Information:

Start of Block

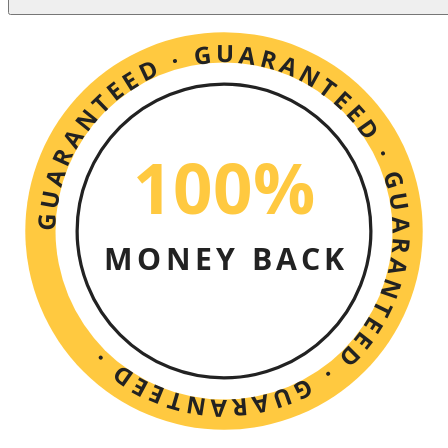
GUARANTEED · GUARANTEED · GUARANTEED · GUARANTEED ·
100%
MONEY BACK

End of Block
Start of Block

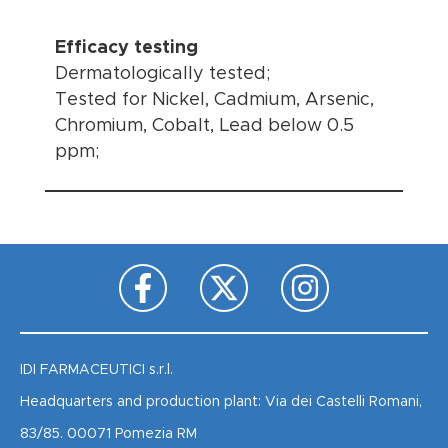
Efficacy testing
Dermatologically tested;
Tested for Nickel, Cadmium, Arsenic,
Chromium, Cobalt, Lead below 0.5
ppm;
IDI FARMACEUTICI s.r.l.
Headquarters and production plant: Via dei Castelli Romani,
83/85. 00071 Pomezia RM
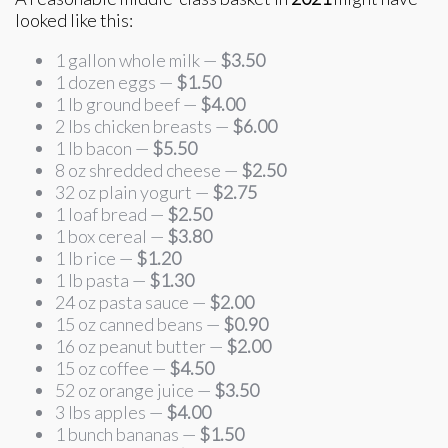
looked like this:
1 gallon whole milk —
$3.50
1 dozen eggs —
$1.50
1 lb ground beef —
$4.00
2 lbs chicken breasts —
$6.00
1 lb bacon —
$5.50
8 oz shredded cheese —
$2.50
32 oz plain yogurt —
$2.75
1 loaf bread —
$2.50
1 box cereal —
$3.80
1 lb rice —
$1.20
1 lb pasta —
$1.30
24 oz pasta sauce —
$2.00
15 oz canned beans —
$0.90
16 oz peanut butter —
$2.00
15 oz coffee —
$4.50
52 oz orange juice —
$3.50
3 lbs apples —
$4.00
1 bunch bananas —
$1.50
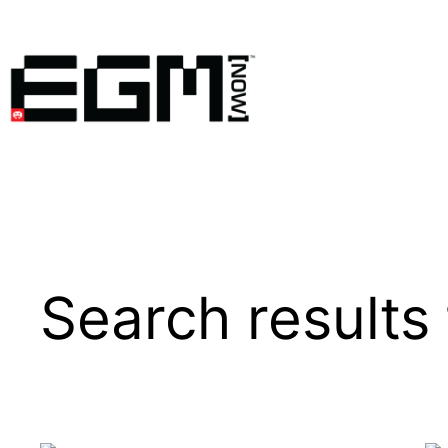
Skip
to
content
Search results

End of Block

Aim of the task: Would you restate, exactly and with no pictures, the lines of the entries above from the one containing "8 oz shredded cheese —" through the one containing "Search results"?

Written response:
8 oz shredded cheese —
$2.50
32 oz plain yogurt —
$2.75
1 loaf bread —
$2.50
1 box cereal —
$3.80
1 lb rice —
$1.20
1 lb pasta —
$1.30
24 oz pasta sauce —
$2.00
15 oz canned beans —
$0.90
16 oz peanut butter —
$2.00
15 oz coffee —
$4.50
52 oz orange juice —
$3.50
3 lbs apples —
$4.00
1 bunch bananas —
$1.50
Skip
to
content
Search results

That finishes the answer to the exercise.